Die Basler Sozialdemokraten haben die SP queer Basel-Stadt gegründet und als neues Organ in den Statuten der Partei verankert.

Eiskunstläuferin Kimmy Repond und Wasserfahrer Adrian Rudin sind Basler Sportlerin beziehungsweise Basler Sportler des Jahres.

Jean-Luc Nordmann übergibt das Präsidium der Stiftung Tierpark Weihermätteli per 1. Januar 2024 an Martin Thommen.

Iris Graf steigt von der Projektleiterin und akademischen Mitarbeiterin der Baselbieter Fachstelle für die Gleichstellung von Frauen und Männern zur Leiterin auf.  

Sonja Kuhn,
ehemalige Co-Leiterin der Abteilung Kultur Basel-Stadt, ist neu Präsidentin der SRG Region Basel.

Florian Nagar-Hak und Saskia Bolz übernehmen die Leitung des Gesundheitszentrums Laufen, das zum Kantonsspital Baselland gehört.

Mohamed Almusibli übernimmt ab März 2024 die Direktion der Kunsthalle Basel von Elena Filipovic.

Marilena Baiatu ist neue Kommunikationsbeauftragte der Staatsanwaltschaft im Kanton Baselland und ersetzt Thomas Lyssy, der Ende November pensioniert wird.

 

Mitte-Landrat Simon Oberbeck folgt am 1. August 2024 als Geschäftsführer der Schweizerischen Vereinigung für Schifffahrtund Hafenwirtschaft auf André Auderset.

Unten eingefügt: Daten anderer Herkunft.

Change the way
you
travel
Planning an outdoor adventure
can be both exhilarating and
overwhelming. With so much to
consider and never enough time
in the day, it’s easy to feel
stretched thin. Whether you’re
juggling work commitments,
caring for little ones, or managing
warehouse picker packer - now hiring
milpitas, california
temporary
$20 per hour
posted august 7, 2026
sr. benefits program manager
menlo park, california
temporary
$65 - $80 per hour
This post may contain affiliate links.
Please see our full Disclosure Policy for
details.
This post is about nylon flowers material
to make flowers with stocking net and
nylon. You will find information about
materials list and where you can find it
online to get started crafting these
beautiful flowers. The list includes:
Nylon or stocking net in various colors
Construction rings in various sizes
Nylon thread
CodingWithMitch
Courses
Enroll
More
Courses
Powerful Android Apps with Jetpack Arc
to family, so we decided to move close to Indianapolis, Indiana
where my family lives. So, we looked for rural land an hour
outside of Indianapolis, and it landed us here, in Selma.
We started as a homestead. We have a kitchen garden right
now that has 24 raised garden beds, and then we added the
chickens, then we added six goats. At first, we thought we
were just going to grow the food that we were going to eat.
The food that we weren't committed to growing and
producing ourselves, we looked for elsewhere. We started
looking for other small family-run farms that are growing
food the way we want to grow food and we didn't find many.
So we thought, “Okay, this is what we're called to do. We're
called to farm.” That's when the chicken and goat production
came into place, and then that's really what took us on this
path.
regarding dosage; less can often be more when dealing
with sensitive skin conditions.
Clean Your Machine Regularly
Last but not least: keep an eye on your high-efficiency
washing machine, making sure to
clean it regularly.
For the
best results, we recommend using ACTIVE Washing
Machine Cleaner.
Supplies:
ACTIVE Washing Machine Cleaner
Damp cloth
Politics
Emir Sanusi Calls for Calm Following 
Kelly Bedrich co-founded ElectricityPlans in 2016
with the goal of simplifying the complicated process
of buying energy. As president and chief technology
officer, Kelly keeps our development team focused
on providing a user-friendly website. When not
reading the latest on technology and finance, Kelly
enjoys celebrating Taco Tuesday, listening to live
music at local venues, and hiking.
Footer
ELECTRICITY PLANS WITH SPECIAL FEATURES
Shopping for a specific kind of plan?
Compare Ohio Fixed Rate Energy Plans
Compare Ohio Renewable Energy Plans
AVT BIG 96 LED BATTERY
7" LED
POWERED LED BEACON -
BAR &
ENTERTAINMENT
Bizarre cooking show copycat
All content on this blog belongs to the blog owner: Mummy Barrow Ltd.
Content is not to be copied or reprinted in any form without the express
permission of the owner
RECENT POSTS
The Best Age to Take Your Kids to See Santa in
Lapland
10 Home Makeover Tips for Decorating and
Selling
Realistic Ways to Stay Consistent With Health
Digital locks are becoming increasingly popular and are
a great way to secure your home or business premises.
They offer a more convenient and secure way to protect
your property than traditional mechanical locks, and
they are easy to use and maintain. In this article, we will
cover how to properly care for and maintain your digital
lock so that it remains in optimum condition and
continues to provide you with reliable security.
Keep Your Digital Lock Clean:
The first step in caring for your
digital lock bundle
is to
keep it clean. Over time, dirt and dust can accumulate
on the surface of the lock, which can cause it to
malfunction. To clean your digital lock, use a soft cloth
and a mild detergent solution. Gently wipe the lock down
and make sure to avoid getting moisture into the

Die Junge SVP Basel-Stadt hat Demi Hablützel (25) einstimmig für zwei weitere Jahre als Präsidentin wiedergewählt.

Dominic Stöcklin wird neuer Leiter Marketing und Mitglied der Geschäftsleitung von Basel Tourismus.

 

Samir Stroh, aktuell Gemeindeverwalter in Brislach, übernimmt Anfang Mai 2024 die Leitung von Human Resources Basel-Stadt.

Das Sperber-Kollegium hat Sterneköchin Tanja Grandits zur "Ehrespalebärglemere 2023" ernannt.

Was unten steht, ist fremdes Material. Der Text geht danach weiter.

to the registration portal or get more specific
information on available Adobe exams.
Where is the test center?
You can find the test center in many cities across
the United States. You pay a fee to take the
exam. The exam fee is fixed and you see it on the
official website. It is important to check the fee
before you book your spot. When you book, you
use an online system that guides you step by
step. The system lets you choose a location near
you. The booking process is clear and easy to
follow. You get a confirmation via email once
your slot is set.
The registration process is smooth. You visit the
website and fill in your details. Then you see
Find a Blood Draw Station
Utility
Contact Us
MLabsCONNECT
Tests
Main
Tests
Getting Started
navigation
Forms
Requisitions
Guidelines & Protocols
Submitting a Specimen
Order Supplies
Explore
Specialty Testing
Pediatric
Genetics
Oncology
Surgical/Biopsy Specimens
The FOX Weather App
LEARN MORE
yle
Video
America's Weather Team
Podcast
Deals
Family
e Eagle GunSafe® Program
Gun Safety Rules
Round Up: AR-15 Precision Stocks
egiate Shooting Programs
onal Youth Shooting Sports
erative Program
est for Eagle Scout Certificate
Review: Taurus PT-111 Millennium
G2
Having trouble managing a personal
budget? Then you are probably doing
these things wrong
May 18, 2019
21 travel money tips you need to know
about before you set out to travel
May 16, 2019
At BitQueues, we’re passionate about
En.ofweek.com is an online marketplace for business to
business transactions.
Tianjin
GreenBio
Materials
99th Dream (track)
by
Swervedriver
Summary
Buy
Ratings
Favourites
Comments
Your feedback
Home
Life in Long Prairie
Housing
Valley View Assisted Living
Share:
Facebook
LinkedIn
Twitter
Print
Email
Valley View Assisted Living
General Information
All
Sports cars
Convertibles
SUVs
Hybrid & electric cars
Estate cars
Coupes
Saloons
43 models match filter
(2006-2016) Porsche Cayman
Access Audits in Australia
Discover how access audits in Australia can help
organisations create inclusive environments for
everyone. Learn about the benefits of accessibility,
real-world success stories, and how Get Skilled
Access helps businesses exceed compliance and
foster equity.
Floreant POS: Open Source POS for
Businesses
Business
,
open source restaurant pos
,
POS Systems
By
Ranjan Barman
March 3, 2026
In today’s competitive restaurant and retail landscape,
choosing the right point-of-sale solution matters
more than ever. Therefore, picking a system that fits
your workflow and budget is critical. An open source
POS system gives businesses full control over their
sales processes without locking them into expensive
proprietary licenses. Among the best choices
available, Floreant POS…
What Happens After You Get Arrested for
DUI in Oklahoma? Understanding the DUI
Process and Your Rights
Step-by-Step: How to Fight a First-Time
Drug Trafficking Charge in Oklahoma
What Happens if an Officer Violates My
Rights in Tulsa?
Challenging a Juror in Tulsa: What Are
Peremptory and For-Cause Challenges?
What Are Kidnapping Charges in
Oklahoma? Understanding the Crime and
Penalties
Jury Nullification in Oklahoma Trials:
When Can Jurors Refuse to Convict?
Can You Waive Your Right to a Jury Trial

Der mit 50'000 Franken dotierte Walder-Preis geht dieses Jahr an Konrad Knüsel, den Präsidenten des Vernetzungsprojekts Rodersdorf und des Naturschutzvereins Therwil.

Götz Arlt tritt am 1. Januar 2024 die Nachfolge von Christian Griss an und übernimmt die Stufenleitung der Sekundarschulen I im Bereich Volksschulen des Erziehungsdepartements Basel-Stadt.

Michael Gengenbacher tritt am 1. Februar 2024 seine neue Stelle als Chief Medical Officer (CMO) und Mitglied der Spitalleitung beim Bethesda Spital an.

Markus Zuber übernimmt am 1. Oktober die Leitung der St. Clara Forschung AG (St. Claraspital).

Das Präsidium der Juso Baselland besteht neu aus Clara Bonk, Angel Yakoub (Vize) und Toja Brenner (Vize).